第十一話

 父方の祖父母に連絡したら、墓の場所を教えてくれた。

 僕は父の墓参りに来た。

 後悔している。

 父のことを知ろうとすればよかった。

 父ともっと話をすればよかった。

 父に会いに行けばよかった。

 鬼村から、父を助けることができたら。

 今も父は、生きていただろうか。

 叶わない未来を想像する。

 でも、時間は戻らない。

 父ともう、話しをすることはできない。

 父を殺した鬼村のことは、ずっと許せないだろう。

 それでも、前を向いて生きなければ。

 できれば、生きていた父に言いたかった。

「本当にごめん、父さん。また来るよ」


 僕は綺上院の屋敷に行った。

「かけるが気に病む必要はない。鬼村の悪行を止められなかった、あたしにも責任がある。もっと早くに手を打つべきだった。父親のことも、本当にすまない」

 野ばらさまは悲しそうな顔をする。

「野ばらさまのせいではありません。悪いのは鬼村です。それに僕は、父を助けられなかった。もう、父のような人を放ってはいけない。
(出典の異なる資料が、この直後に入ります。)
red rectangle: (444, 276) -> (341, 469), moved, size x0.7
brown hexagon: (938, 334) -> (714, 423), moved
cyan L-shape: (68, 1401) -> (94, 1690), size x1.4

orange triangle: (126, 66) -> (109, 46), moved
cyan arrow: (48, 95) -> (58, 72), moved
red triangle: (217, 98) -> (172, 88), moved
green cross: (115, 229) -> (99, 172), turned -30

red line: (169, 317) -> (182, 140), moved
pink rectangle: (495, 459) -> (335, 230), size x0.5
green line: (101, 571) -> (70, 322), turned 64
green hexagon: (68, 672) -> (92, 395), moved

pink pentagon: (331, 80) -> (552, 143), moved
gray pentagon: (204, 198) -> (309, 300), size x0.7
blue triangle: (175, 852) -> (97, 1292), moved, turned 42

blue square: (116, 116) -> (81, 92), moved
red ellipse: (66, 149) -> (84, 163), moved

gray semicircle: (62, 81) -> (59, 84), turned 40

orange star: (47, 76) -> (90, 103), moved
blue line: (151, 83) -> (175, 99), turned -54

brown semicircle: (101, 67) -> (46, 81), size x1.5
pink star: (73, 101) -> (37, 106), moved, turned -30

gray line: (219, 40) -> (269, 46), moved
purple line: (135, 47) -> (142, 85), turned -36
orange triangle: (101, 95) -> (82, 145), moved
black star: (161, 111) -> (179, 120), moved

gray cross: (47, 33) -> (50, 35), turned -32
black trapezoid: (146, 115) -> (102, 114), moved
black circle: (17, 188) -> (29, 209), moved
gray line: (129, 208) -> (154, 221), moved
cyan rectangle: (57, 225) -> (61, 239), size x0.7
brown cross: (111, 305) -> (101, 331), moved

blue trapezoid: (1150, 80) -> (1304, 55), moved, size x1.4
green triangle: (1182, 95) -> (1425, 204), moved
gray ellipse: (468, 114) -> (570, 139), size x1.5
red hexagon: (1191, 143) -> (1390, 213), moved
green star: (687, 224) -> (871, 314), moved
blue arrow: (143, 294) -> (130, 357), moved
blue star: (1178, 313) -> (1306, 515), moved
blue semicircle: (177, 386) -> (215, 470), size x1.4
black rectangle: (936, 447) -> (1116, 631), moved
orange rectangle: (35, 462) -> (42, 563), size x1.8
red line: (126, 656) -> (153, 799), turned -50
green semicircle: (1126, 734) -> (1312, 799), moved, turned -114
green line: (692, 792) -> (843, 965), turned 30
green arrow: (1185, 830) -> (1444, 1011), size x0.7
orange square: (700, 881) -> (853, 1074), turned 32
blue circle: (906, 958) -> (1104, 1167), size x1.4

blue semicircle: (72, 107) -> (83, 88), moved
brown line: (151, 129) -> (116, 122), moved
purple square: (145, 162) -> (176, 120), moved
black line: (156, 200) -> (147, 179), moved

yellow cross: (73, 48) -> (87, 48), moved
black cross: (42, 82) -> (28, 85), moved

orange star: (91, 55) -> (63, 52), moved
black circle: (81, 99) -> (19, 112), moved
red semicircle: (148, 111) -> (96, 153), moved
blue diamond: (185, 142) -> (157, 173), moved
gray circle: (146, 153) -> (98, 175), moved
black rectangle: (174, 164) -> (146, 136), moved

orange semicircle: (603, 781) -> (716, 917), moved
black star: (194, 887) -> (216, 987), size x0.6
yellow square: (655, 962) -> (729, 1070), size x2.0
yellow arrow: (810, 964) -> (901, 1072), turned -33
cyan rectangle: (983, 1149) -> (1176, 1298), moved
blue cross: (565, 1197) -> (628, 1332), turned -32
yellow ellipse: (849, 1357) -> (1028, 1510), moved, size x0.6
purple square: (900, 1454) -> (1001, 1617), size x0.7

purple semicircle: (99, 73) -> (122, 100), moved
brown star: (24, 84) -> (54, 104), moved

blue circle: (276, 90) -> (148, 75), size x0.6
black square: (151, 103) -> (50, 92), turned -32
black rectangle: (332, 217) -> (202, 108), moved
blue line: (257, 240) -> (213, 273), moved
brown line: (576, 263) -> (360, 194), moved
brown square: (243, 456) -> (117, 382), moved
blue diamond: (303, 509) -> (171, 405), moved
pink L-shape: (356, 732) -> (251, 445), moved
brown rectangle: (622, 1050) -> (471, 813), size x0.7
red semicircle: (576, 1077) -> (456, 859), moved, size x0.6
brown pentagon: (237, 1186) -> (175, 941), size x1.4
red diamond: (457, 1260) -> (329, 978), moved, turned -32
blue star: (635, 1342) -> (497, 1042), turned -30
 僕は、父のように苦しめられている人を助けたい。野ばらさまと水島さんが僕を助けてくれたように。

 お二人とも、本当にありがとうございます」

 僕は野ばらさまと水島さんに頭を下げた。

「顔を上げろ。前にも言ったが、あたしは不老不死だ。

 綺上院の名前は裏社会で知れ渡っている。今回ようなことが、今後もあるだろう。

 かける。それでもよければ、あたしの使用人でいてほしい。もっとも、手放す気はないがな」

「よろしいのですか? 野ばらさまをだまして、殺そうとしたのに」

 僕が言うと、野ばらさまは頬を膨らませる。

「かけるは、あたしの大事な使用人だぞ。信じられないのか?」

「いいえ。僕は野ばらさまを信じております。これからも、仕えさせていただきます」

 僕は一礼した。

 野ばらさまは満足そうに笑う。

「そうか、そうか。よろしく頼むぞ、かける」

 僕は野ばらさまの笑顔を、お近くで見ていたい。

「しかし、野ばらさま。今回の件で賞金の額がまた上がるのでは?」

 水島さんが言う。

 そう言えば、野ばらさまは賞金十億を賭けられている。

 いくら不老不死でも、狙われているとなれば心身に悪いだろう。

 野ばらさまは考える仕草をし、人差し指を立てた。

「いっそのこと、賞金百億まで目指すか!」

 もっと深刻に悩んでいると思っていたのに。

 むしろ楽しんでいないか。

 野ばらさまは、水島さんと僕を見た。

「水島、そろそろケーキが食べたいぞ」

「かしこまりました」

 水島さんは野ばらさまに一礼をする。

「かける、紅茶を淹れてくれ。いいか?」

「はい。ご用意します」

 僕も野ばらさまに一礼をした。

 僕の主人は賞金十億を賭けられた、二百年を生きる不老不死である。